Date of Award

Spring 2009

Project Type


Program or Major

Earth and Environmental Science

Degree Name

Doctor of Philosophy

First Advisor

Barkley C Sive


This dissertation describes three research projects with the common objective of characterizing the influence of volatile organic compounds (VOCs) on air quality in New England using measurements made over multiple years (2002-2008) and from different sampling locations. The specific objectives include identifying sources (direct emission or secondary production), quantifying mixing ratios, and characterizing the chemical (i.e., oxidation, photolysis) and physical (i.e., transport, mixing) processes which regulate the distributions of VOCs in the troposphere over southeastern New Hampshire.
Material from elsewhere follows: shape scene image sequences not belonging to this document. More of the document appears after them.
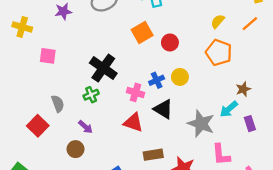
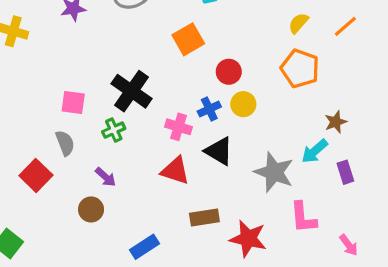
red circle: (170, 42) -> (229, 72), moved
pink square: (48, 56) -> (73, 103), moved

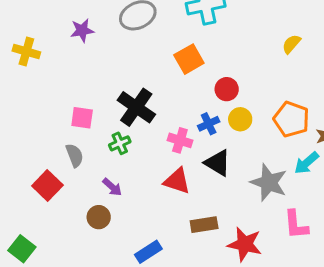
orange pentagon: (300, 68) -> (291, 119), moved

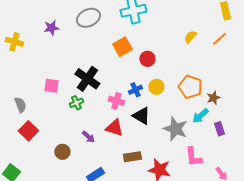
red circle: (227, 89) -> (147, 59), moved
gray semicircle: (75, 155) -> (20, 105), moved
purple arrow: (112, 187) -> (88, 137), moved

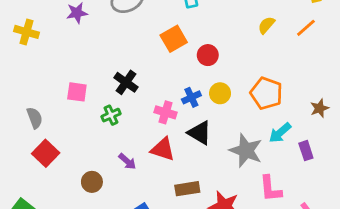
black cross: (87, 79) -> (126, 82), size x0.7
brown star: (213, 98) -> (320, 108), moved

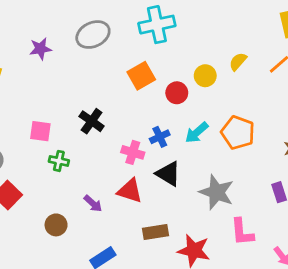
yellow circle: (220, 93) -> (205, 76), moved
green cross: (111, 115) -> (59, 161), moved, turned 36
cyan arrow: (280, 133) -> (197, 133), moved

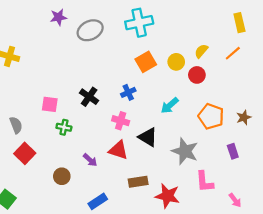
purple star: (40, 49) -> (59, 17), moved
orange square: (141, 76) -> (146, 62), moved
red circle: (177, 93) -> (197, 75), moved
orange pentagon: (238, 133) -> (211, 116), moved
blue cross: (160, 137) -> (128, 92), moved

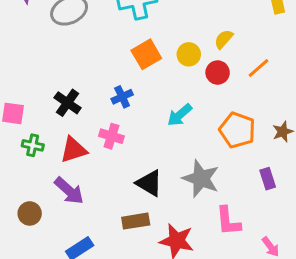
orange line: (233, 53) -> (258, 68), moved
black triangle: (148, 137) -> (149, 183), moved
red triangle: (118, 150) -> (74, 150), moved, turned -36
purple arrow: (90, 160) -> (69, 191), size x1.5

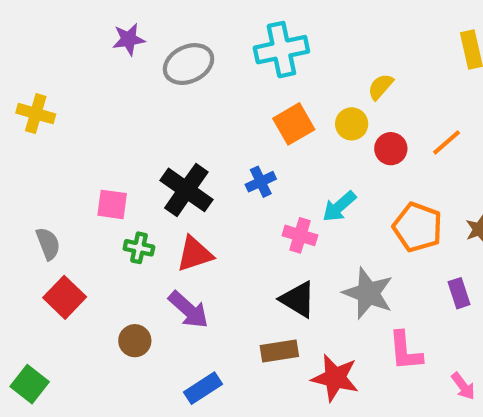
yellow semicircle: (224, 39) -> (381, 87), moved
black cross: (68, 103) -> (186, 190), size x1.4
pink cross: (111, 136) -> (300, 235), moved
Chapters 2 and 3 discuss the seasonal and interannual variability of nonmethane hydrocarbons (NMHCs), selected halocarbons, and alkyl nitrates using measurements from canister samples collected at Thompson Farm in Durham, NH throughout January 2004-February 2008. Several anthropogenic and biogenic sources of NMHCs and halocarbons were identified based on correlations with tracer compounds and comparisons with source signatures. Additionally, evidence for the dry deposition of alkyl nitrates of night was observed which is a previously unaccounted for removal mechanism. Analysis of alkyl nitrate/parent hydrocarbon ratios, measurements made onboard the NOAA R/V Ronald H. Brown during the 2002 New England Air Quality Study, and canister samples collected throughout the Great Bay estuary in August 2003 are presented to assess the relative contributions of anthropogenic and marine sources of alkyl nitrates.
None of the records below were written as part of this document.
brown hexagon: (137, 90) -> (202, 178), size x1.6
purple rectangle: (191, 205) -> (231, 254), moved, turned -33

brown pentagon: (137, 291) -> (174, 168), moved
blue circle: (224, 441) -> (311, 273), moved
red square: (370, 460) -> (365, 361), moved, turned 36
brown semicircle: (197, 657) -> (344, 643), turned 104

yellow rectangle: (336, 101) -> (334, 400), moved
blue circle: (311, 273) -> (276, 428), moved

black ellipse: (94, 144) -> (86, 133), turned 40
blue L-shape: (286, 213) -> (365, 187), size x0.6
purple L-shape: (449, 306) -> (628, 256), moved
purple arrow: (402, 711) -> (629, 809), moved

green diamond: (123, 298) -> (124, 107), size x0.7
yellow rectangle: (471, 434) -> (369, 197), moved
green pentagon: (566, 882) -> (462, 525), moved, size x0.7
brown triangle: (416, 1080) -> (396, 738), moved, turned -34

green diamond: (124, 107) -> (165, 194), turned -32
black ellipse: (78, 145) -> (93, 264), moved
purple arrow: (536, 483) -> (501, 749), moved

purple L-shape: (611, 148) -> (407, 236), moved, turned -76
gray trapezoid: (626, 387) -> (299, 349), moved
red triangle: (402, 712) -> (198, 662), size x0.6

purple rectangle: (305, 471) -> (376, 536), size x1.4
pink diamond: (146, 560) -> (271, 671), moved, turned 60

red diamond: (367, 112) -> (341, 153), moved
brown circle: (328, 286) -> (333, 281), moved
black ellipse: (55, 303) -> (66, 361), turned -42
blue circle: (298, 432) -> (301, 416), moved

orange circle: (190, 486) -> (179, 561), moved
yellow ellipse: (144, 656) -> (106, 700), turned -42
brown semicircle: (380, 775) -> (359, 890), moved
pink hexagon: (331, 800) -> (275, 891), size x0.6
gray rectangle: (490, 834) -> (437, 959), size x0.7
The research described in Chapter 4 used measurements of VOCs made at an inland (Thompson Farm) and an offshore (Appledore Island) site to identify evidence of chlorine initiated oxidation of VOCs, estimate chlorine atom (Cl) concentrations during two summers and for different transport sectors, and assess the potential influence of chlorine chemistry on the oxidative capacity of the troposphere over coastal New Hampshire. Comparable Cl concentrations were estimated using a novel technique based on the lifetime-variability relationship of NMHCs and using the traditional NMHC ratio method. Furthermore, the daytime loss of DMS and ethane in the marine sector of AI was reproduced when reaction with both OH and Cl were considered providing supporting evidence for Cl chemistry occurring in this region.